Das Drohszenario von Europacup-Spielen am Wochenende, das die Reform wohl nötig machen würde, sorgt bei den Bayern und beim BVB offenbar nicht für die gleichen Schockmomente wie beim Rest der Liga. Watzke machte klar: «Ich liebe die Bundesliga. Aber man muss im Dialog mit anderen natürlich kompromissbereit sein. Du kannst dich gegen alles wenden und einsetzen, aber in letzter Konsequenz bist du dann nicht mehr mit dabei. Das kann auch nicht unser Interesse sein», sagte Dortmunds Geschäftsführer in der Sendung «Wontorra».

Mit dieser Anti-Blockade-Haltung der Großclubs droht der Bundesliga ein Konflikt, den eigentlich alle vermeiden wollen. Der Widerstand gegen die Pläne der mittlerweile enorm mächtigen European Club Association (ECA), die mit der UEFA derzeit in Verhandlungen um eine noch größere und noch besser zu vermarktende Champions League von 2024 an steht, sorgt für höchst ungewöhnliche Allianzen.
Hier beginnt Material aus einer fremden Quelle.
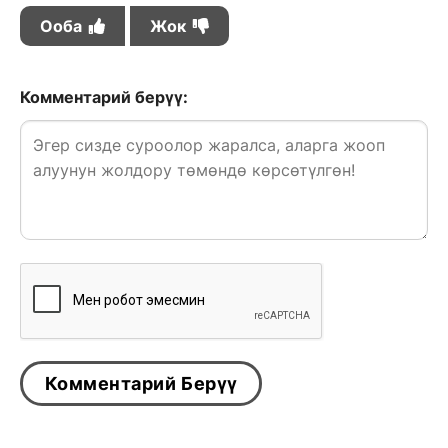
Ооба
Жок
Комментарий берүү: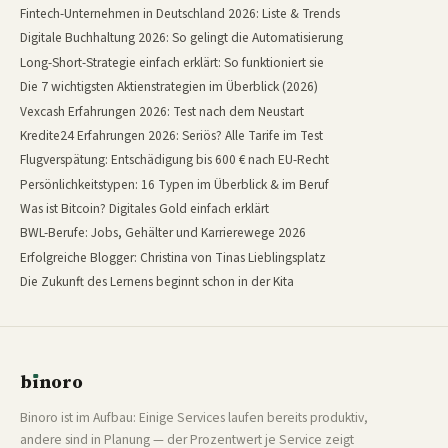
Fintech-Unternehmen in Deutschland 2026: Liste & Trends
Digitale Buchhaltung 2026: So gelingt die Automatisierung
Long-Short-Strategie einfach erklärt: So funktioniert sie
Die 7 wichtigsten Aktienstrategien im Überblick (2026)
Vexcash Erfahrungen 2026: Test nach dem Neustart
Kredite24 Erfahrungen 2026: Seriös? Alle Tarife im Test
Flugverspätung: Entschädigung bis 600 € nach EU-Recht
Persönlichkeitstypen: 16 Typen im Überblick & im Beruf
Was ist Bitcoin? Digitales Gold einfach erklärt
BWL-Berufe: Jobs, Gehälter und Karrierewege 2026
Erfolgreiche Blogger: Christina von Tinas Lieblingsplatz
Die Zukunft des Lernens beginnt schon in der Kita
b
ı
noro
binoro
Binoro ist im Aufbau: Einige Services laufen bereits produktiv,
andere sind in Planung — der Prozentwert je Service zeigt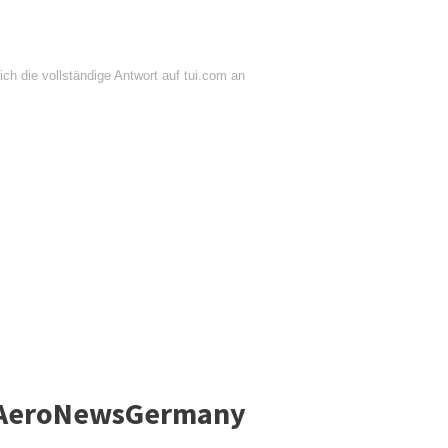
ch die vollständige Antwort auf tui.com an
! AeroNewsGermany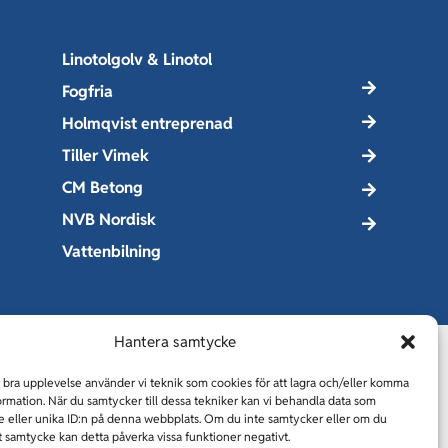
Linotolgolv & Linotol
Fogfria
Holmqvist entreprenad
Tiller Vimek
CM Betong
NVB Nordisk
Vattenbilning
Hantera samtycke
n bra upplevelse använder vi teknik som cookies för att lagra och/eller komma
ormation. När du samtycker till dessa tekniker kan vi behandla data som
 eller unika ID:n på denna webbplats. Om du inte samtycker eller om du
tt samtycke kan detta påverka vissa funktioner negativt.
DFL-Chef Christian Seifert und Amateur-Boss Rainer Koch, sonst bei den meisten Themen Lichtjahre voneinander entfernt, wetterten beide gegen das Projekt der Superreichen.
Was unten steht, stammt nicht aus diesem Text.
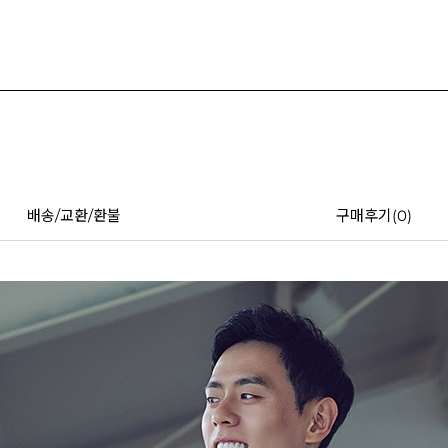
배송/교환/환불
구매후기(
0
)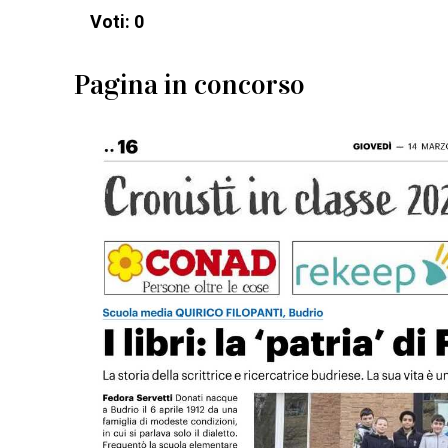
Voti: 0
Pagina in concorso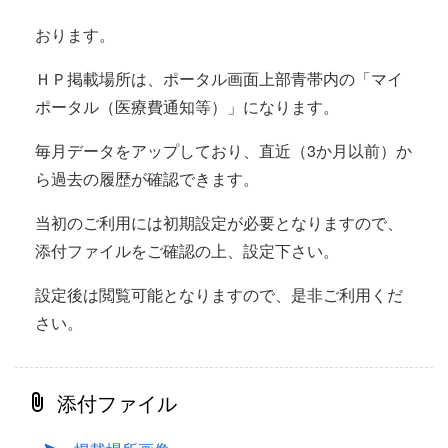
おります。
ＨＰ掲載場所は、ポータル画面上部青帯内の「マイ
ポータル（医療費通知等）」になります。
毎月データをアップしており、直近（3か月以前）か
ら過去の履歴が確認できます。
当初のご利用には初期設定が必要となりますので、
添付ファイルをご確認の上、設定下さい。
設定後は閲覧可能となりますので、是非ご利用くだ
さい。
添付ファイル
Seifert kündigte schon mehrfach juristische Schritte an, um die Bundesliga und ihre Kernzeit am Wochenende zu schützen. Gegen wen und vor welchem Gericht er überhaupt klagen will, sagte Seifert allerdings noch nicht. Koch sorgt sich explizit um den Dorffußball. «Sonntagnachmittag um 13.00 Uhr ein Champions-League-Spiel, damit in Asien die Spiele angeschaut werden können und dann niemand mehr zum Amateurfußball geht, das muss verhindert werden», sagte der DFB-Interimspräsident dem Bayerischen Fernsehen.
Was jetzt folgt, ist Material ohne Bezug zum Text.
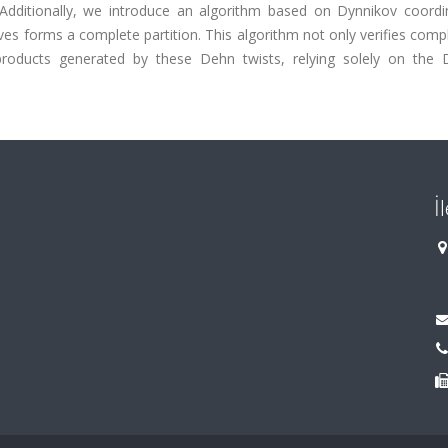
 Additionally, we introduce an algorithm based on Dynnikov coordi
ves forms a complete partition. This algorithm not only verifies com
 products generated by these Dehn twists, relying solely on the 
İ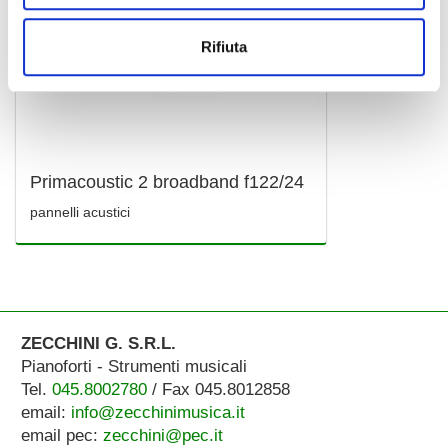
Rifiuta
Primacoustic 2 broadband f122/24
pannelli acustici
ZECCHINI G. S.R.L.
Pianoforti - Strumenti musicali
Tel.
045.8002780
/ Fax 045.8012858
email:
info@zecchinimusica.it
email pec:
zecchini@pec.it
Seifert wünschte sich auch eine Boykott-Haltung der großen Teams. «Einfacher wäre es, wenn von den größten Clubs Europas einige aus den großen Ligen sagen, wir spielen da nicht mit, denn dann wird es nicht funktionieren», sagte er dem «Kicker». Rummenigge und Watzke hatten das gerade wenige Stunden zuvor quasi ausgeschlossen, gegen die Mehrheitsmeinung in der Liga. «Europacup-Spiele am Wochenende sind für mich ein Tabu. Die Wochenenden gehören den nationalen Ligen, und das muss auch so bleiben», sagte Gladbachs Sportdirektor Max Eberl.

Eine Wissenslücke gestand der große Reformkritiker Alexander Rosen, Sportdirektor von 1899 Hoffenheim, ein. «Es ist gut jetzt. Wir sind an der Grenze. Ich weiß nicht, was da für Mächte im Hintergrund wirken.»

Die Mächte, die die de facto zur Super League mutierte Champions League in einem Dreistufen-System wollen, kommen vornehmlich aus Italien, Spanien und Frankreich. Dort haben die nationalen Ligen nicht den Stellenwert wie in Deutschland, die Top-Clubs streben nach neuen Milliarden-Möglichkeiten und haben in der ECA und der UEFA großen Einfluss. Dass ausgerechnet jetzt Reinhard Grindel durch seinen DFB-Rücktritt in seinen internationalen Ämtern selbstverschuldet Einfluss verloren hat, macht die Ausgangslage der Bundesliga nicht einfacher.

Treibende Kräfte sind neben den Bossen von Real Madrid vor allem ECA-Chef Andrea Agnelli von Juventus Turin und Nasser al-Khelaifi von Paris Saint-Germain, die beide auch im UEFA-Exekutivkomitee sitzen. Agnelli, ein Spross der Fiat-Dynastie, macht aus seinen kapitalistisch orientierten Beweggründen keinen Hehl. «Wir sind diejenigen, die planen müssen, wir sind die, die investieren», beschrieb er seine Vorstellung vom Fußball-Business.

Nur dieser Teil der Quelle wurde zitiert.